■ **TASK BRIEF**: Show all lines from the data that include the word "врача".

■ **EXERCISE DATA**:

= = = = =

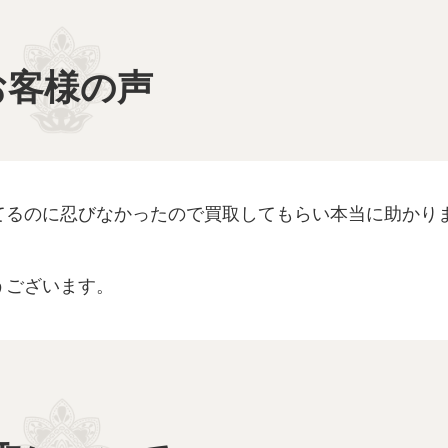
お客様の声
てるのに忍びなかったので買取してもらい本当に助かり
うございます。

= = = = =

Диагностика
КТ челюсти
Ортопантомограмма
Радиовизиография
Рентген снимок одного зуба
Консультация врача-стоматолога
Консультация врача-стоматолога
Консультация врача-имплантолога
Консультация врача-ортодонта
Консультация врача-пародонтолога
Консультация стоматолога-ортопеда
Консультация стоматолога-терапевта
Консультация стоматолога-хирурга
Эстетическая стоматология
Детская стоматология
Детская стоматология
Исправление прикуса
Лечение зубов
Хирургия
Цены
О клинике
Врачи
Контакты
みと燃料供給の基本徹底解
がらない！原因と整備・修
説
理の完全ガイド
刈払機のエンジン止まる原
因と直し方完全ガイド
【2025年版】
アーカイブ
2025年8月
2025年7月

= = = = =

■ **ANSWER**:
Консультация врача-стоматолога
Консультация врача-стоматолога
Консультация врача-имплантолога
Консультация врача-ортодонта
Консультация врача-пародонтолога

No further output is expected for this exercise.